I was taken off the Pacific Crest Trail this year by having a subarachnoid hemorrhage stroke, a big fat nasty I-have-no-idea-who-I-am brain explosion, on the side of a mountain in the Sierras. There was no cell reception. There were no available carrier pigeons or owls. There were other hikers, but it was at least a day’s walk to the closest civilization. Blood was POURING into my skull at a repulsive rate and because I didn’t have a SPOT, the poor souls in charge of my survival had to get very creative about getting me necessary medical attention. They did, but it took 10 hours. 10 HOURS! According to all current scientific data, there was no way I could’ve survived 10 HOURS of brain hemorrhage without help. I did. It was a miracle. Really, it was. And the gratitude I want to express for the miracle I received is a responsibility to my own well-being as much as possible from this moment in time forward. I will carry a SPOT. I AM badass. But I will carry a SPOT. And I will be ridiculously grateful for the luxury of doing so.

Point being, some random emergency could happen, and you could likely be out of cell phone range. This could save your life…. and then I thought for a few more minutes, and realized, that the thing is, there’s nothing terribly different for me about being on the trail and being in my regular life. If I had a freak stroke in my apartment where I live alone much of the time, I would die there, too. If I was having a stroke, it wouldn’t matter if I had cell phone reception (which I used to not have in my old apartment), because I might not be able to get to my phone and use it on my own. And there would be no one to save me there either.

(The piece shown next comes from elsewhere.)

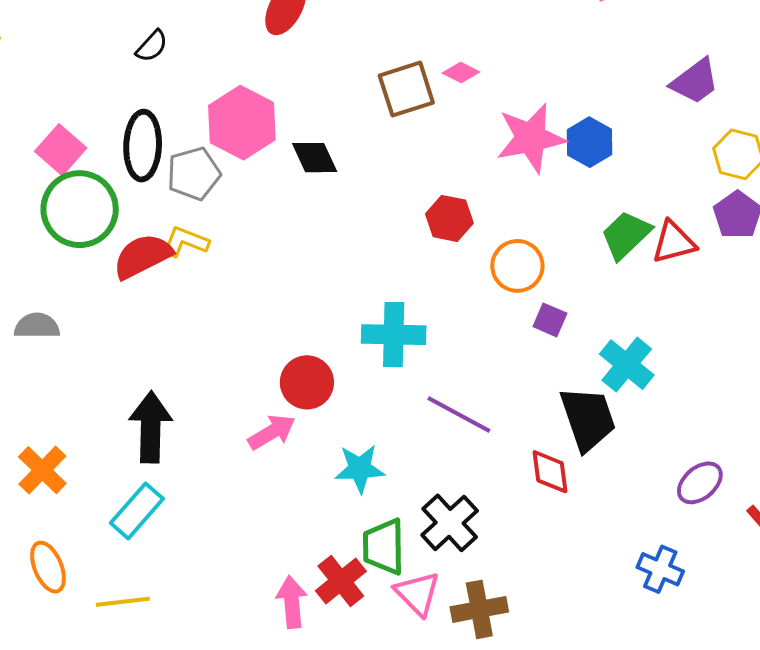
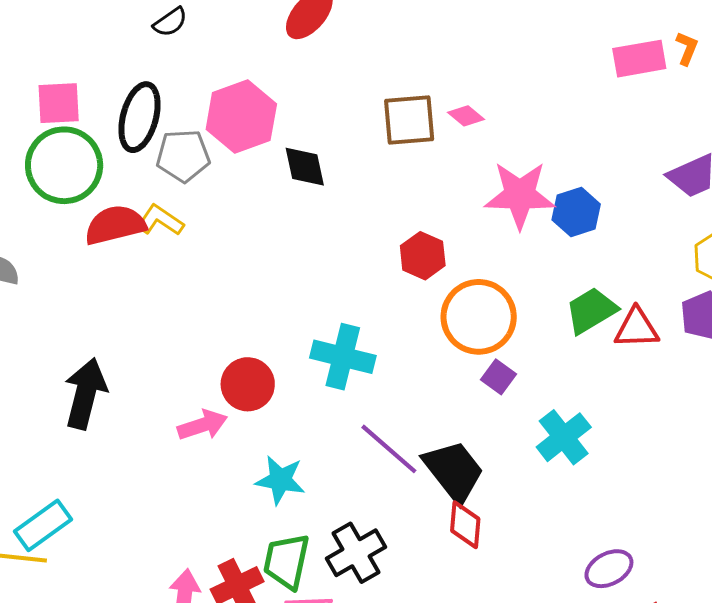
pink square: (61, 150) -> (59, 103), turned 33
orange circle: (517, 266) -> (479, 317), size x1.4
black trapezoid: (588, 419) -> (454, 471), moved, turned -32
cyan rectangle: (137, 511) -> (43, 525), moved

And, I can’t spend my regular life being worried all the time about what could happen… I certainly don’t carry an emergency beacon everywhere I go. Yes, some freak thing could happen. Yes, I could be alone at the time. Yes, I could be hours from help. But, contra the Boy Scouts, I am rarely “prepared” for everything the world throws my way; I can’t live my life fully if I’m always trying to anticipate every potentiality.

And, why would I want to set up extra precautions for hiking? It isn’t clear to me that hiking is any more dangerous than walking through the streets of SF (threats of a car or bicycle or motorcycle or bus running me over seemingly equally likely as me being the subject of a violent and random crime), than riding in a car. Why does a long-distance hike inspire these questions in the people around me more than ‘ordinary’ or a more broadly familiar life? Why is a loss of cellular connectivity so scary to us, today? I frequently travel in and out of cell service zones even in the course of my suburban and urban life.

While I was jotting this down at the cafe, I overheard a conversation next to me about the new features in cars. This guy is going on about how this one car has a blind spot detector that he is really sold on for his next car. This feature to make him somehow “more” safe. But, I’m thinking to myself… yeah, blind spots are a thing when you’re driving.. but they’re a momentary thing. Can’t help but feel like this blind-spot-as-problem is a part of an issue of rushing around too much and disregarding moment-to-moment history. Nothing is in a blind spot very long when you’re in a car, and if you’re paying attention to the history of your observations as they happen, then it’s not really an issue. Slow down. Look. Pause. Wait a second while you keep looking. Can we not pay attention to anything for more than two seconds? Can we not keep in mind some idea of the cars around us on the freeway so that we are expecting one to travel in or out of a blind spot? It’s like we’re all paralyzed by some kind of crazy ADD plague/epidemic… that companies might latch onto in generating fears about the world that can be ameliorated with new gadgets.

I’m hesitant to adapt some of these gadgets into my life, then… but my boundaries about technology are fuzzy at best. I might reason about any one particular item – like the personal locator beacon or a car blind spot detector or a cuben fiber stuff sack – but it’s hard to come up with a way of describing where that boundary lies in a way that is more general than any specific encounter.